In a new book published this month, “An Independent, Colonial Judiciary”, I explore the history of the Bombay High Court during the British Raj. The book seeks an answer to one central question: why did the court transition so seamlessly from colonialism to independence? When M.C. Chagla became the first Indian Chief Justice of the Bombay High Court, Indian lawyers wrote to him that he must maintain, rather than undo, the “high standards” set up by the British Chief Justices who had preceded him. The answer, I found, in brief, was that the court stood for something quite apart from colonialism during the colonial period:
The Bombay High Court went through a gradual process of decolonization such that independence in 1947 did not represent a radical or substantial break from the past. Even in the 1860s, its “Appellate Side” Bar was dominated not by Britons but by Indians. Starting in the 1880s, the solicitors who appeared before the court’s “Original Side” were, increasingly, Indians. By the 1920s, the Bar was almost entirely Indian in its composition. And by the 1940s, nearly every judge of the court was an Indian.

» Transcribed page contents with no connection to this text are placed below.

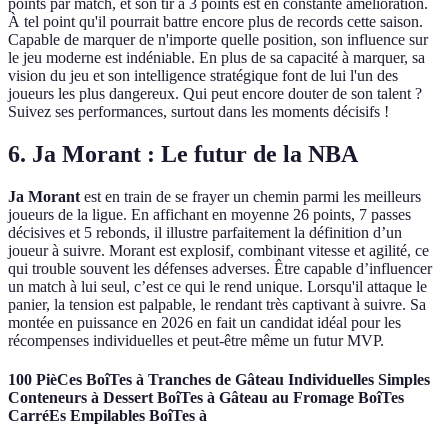
points par match, et son tir à 3 points est en constante amélioration.
À tel point qu'il pourrait battre encore plus de records cette saison.
Capable de marquer de n'importe quelle position, son influence sur
le jeu moderne est indéniable. En plus de sa capacité à marquer, sa
vision du jeu et son intelligence stratégique font de lui l'un des
joueurs les plus dangereux. Qui peut encore douter de son talent ?
Suivez ses performances, surtout dans les moments décisifs !
6. Ja Morant : Le futur de la NBA
Ja Morant
est en train de se frayer un chemin parmi les meilleurs
joueurs de la ligue. En affichant en moyenne 26 points, 7 passes
décisives et 5 rebonds, il illustre parfaitement la définition d’un
joueur à suivre. Morant est explosif, combinant vitesse et agilité, ce
qui trouble souvent les défenses adverses. Être capable d’influencer
un match à lui seul, c’est ce qui le rend unique. Lorsqu'il attaque le
panier, la tension est palpable, le rendant très captivant à suivre. Sa
montée en puissance en 2026 en fait un candidat idéal pour les
récompenses individuelles et peut-être même un futur MVP.
100 PièCes BoîTes à Tranches de Gâteau Individuelles Simples
Conteneurs à Dessert BoîTes à Gâteau au Fromage BoîTes
CarréEs Empilables BoîTes à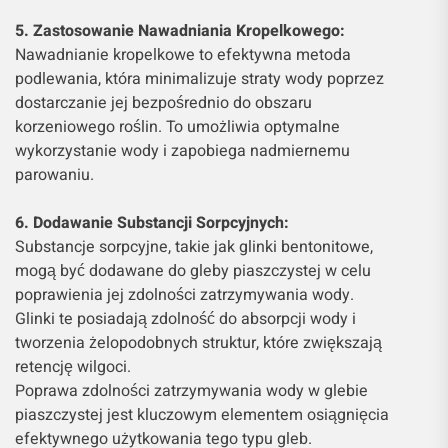
5. Zastosowanie Nawadniania Kropelkowego:
Nawadnianie kropelkowe to efektywna metoda
podlewania, która minimalizuje straty wody poprzez
dostarczanie jej bezpośrednio do obszaru
korzeniowego roślin. To umożliwia optymalne
wykorzystanie wody i zapobiega nadmiernemu
parowaniu.
6. Dodawanie Substancji Sorpcyjnych:
Substancje sorpcyjne, takie jak glinki bentonitowe,
mogą być dodawane do gleby piaszczystej w celu
poprawienia jej zdolności zatrzymywania wody.
Glinki te posiadają zdolność do absorpcji wody i
tworzenia żelopodobnych struktur, które zwiększają
retencję wilgoci.
Poprawa zdolności zatrzymywania wody w glebie
piaszczystej jest kluczowym elementem osiągnięcia
efektywnego użytkowania tego typu gleb.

In a colonial India in which racism was rampant, the Bombay High Court was a place where an Indian was likely to have encountered less racism than elsewhere. Indians were denied membership at elite social clubs like the Byculla Club or Yacht Club in Bombay, and Indians were often denied a first class seat or a seat at a dining table on a train or ship in the colonial period. By contrast, race did not predict how judges decided cases – Indian judges like Davar and Chandavarkar decided cases against Indian political leaders like Tilak and Savarkar, while a British Chief Justice, Lawrence Jenkins, almost single-handedly helped Indian lawyers to excel at the Bar. To this day, Lawrence Jenkins occupies pride of place at the Bombay High Court – his portrait hangs alongside Chagla’s in the Chief Justice’s courtroom, and his statue stands beside Mulla’s at the judges’ entrance of the court. A Welsh Chief Justice, Jenkins was so hated by his British brethren that he was called a “scoundrel” in open court by a British judge in Madras- a judge who was consequently forced to resign. It was seniority, not race, that determined which of the two judges on a “Division Bench” got to write the judgment in a case. At the higher levels of the profession, litigants hired lawyers based on how good they were in court. Like Sir Jamshedji Kanga or J.D. Inverarity, if you were capable of making an outstanding argument in court, it mattered little to the litigant whether you were Indian or Briton, Hindu or Muslim. The Indian and British judges of the court shared warm personal relations off the bench. Gentlemen judges like Badruddin Tyabji and M.C. Chagla- products of education in England – shared close bonds with their British counterparts. A very tiny proportion of cases before the court (in fact, less than 1% of the court’s docket) involved white litigants – thus, there were scarce opportunities for the court to act in a racist manner in favor of white litigants.
The court functioned independently of the other branches of government. Since 1899, a de facto “good behavior” tenure was in place, and it was informally understood that judges would not be removed except for misbehavior. Non-political criminal cases were as often decided in favor of the accused as they were decided in favor of the prosecution. Political criminal cases like the Tilak case were often decided in favor of the government – but it is debatable whether the outcomes of these cases were brought about on account of any political pressure exerted on the court’s judges. Successive Chief Justices of the court fought the executive on administrative matters, in order to retain the court’s independence.
Among other things, the book also debunks some of the old myths and hagiographical stories which abound about the High Court’s history. Take the story of Sir John Peter Grant – held out as the one example of the quintessential independent judge. The book reveals that there’s more to his story than meets the eye (he was a Crown judge during the East India Company’s reign in India, when a judge was expected to police the administration to a far greater extent than later on; also, Grant was recalled to England, and he eventually had to resign his office). Another myth- it was said that Governor Mountstuart Elphinstone had challenged Chief Justice Edward West to a gun duel. This, I found, was not true. As Elphinstone wrote in a letter to West in 1826, “To challenge a Chief Justice is one of the last things that would have entered into my imagination.” Yet another myth- the Government Law College was, during the colonial period, a prestigious school at which one could study. Quite the opposite, I found that even in 1889, the Government Law School (as it was then called) was termed “little better than a farce, a sham and a delusion”, and its own alumni tended to distance themselves from it. Indians who wanted a prestigious legal education went to England to get called to the Bar at one of the Inns of Court, and to get a degree from Oxford or Cambridge.